For starters, she says, most of the waterways that surrounded and fed Seattle once drained through the Duwamish. Also, and not incidentally, the river is named for the tribe whose chief’s bowdlerized name became that of the city.
Cummings further points out that, contrary to commonly told history, the city’s first white settlers (she calls them “immigrants”) were not those who alighted Nov. 13, 1851, at Alki Beach but rather those bearing the names of Maple, Van Asselt and Collins, who roosted two months earlier along the Duwamish.
In time, city-builders’ projects diverted or dried up feeder rivers so that by 1920, a watershed of more than 2,000 square miles had shrunk to fewer than 500. The spaghetti-like course of the Duwamish itself also had been straightened, and the channel widened and deepened, to make way for enormous ships and an industrial identity that nearly erased a tribal homeland.

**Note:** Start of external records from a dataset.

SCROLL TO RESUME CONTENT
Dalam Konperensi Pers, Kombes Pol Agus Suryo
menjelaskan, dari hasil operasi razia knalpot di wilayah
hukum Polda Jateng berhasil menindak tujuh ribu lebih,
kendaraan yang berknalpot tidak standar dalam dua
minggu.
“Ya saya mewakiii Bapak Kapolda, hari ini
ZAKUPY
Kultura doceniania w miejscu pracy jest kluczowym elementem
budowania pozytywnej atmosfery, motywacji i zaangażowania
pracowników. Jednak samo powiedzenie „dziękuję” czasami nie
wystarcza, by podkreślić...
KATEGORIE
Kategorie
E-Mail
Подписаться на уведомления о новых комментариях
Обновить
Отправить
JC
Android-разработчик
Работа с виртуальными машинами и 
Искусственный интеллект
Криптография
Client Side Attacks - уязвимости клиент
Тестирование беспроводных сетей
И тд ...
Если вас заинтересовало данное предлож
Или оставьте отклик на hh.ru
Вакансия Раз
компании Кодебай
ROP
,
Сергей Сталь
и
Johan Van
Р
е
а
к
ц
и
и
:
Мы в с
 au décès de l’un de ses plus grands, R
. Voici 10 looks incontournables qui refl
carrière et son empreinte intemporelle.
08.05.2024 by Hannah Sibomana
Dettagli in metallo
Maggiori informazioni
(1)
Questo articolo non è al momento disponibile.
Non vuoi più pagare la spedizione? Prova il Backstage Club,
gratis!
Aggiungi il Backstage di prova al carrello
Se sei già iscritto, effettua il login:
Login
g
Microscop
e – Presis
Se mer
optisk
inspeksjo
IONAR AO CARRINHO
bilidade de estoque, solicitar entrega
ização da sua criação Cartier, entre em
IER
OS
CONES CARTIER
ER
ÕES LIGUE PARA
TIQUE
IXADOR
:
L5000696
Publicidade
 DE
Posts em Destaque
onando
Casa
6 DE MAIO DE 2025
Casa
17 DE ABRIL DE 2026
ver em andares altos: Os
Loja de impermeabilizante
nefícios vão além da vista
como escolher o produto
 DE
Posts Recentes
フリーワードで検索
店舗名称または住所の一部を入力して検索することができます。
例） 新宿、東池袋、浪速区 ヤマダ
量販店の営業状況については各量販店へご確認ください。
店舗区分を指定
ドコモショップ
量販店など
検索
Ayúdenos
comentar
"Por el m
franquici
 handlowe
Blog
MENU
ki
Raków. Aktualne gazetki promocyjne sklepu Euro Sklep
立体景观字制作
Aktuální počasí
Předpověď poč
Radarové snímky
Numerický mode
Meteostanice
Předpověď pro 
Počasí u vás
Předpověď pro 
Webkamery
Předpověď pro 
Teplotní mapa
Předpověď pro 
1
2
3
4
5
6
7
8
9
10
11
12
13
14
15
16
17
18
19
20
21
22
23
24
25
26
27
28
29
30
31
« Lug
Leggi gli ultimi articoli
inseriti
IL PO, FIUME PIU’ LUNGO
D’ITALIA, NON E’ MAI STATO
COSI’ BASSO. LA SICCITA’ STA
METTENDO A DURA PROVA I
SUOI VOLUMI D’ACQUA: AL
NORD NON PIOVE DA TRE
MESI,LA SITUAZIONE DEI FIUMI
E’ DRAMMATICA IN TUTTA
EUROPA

Even so, portions of the original riverbed survive — some barely. One is shown in our “Then” photo, taken in 1891 from a bend in the Duwamish west bank (present-day South Park) called Cassell’s Point, named for longtime Seattle railroad engineer John Cassell, who might be the gent pointing the umbrella. This spot also lies across from where Chief Seattle paid his final visit to the river.
Though we strain today to imagine the river before unwieldy industry and its persistent pollutants transformed it, Cummings bears a bottomless affinity for its past via her long ties to the tribe and others who care about the Duwamish.
“This trashed river made its way into my heart,” she says. “There have been seven generations of immigrant history and 10,000 years of native history here. The city was built on the back of the river. The river gave the city the riches and the infrastructure it needed to grow, and it’s time for us to give back a little of that love.”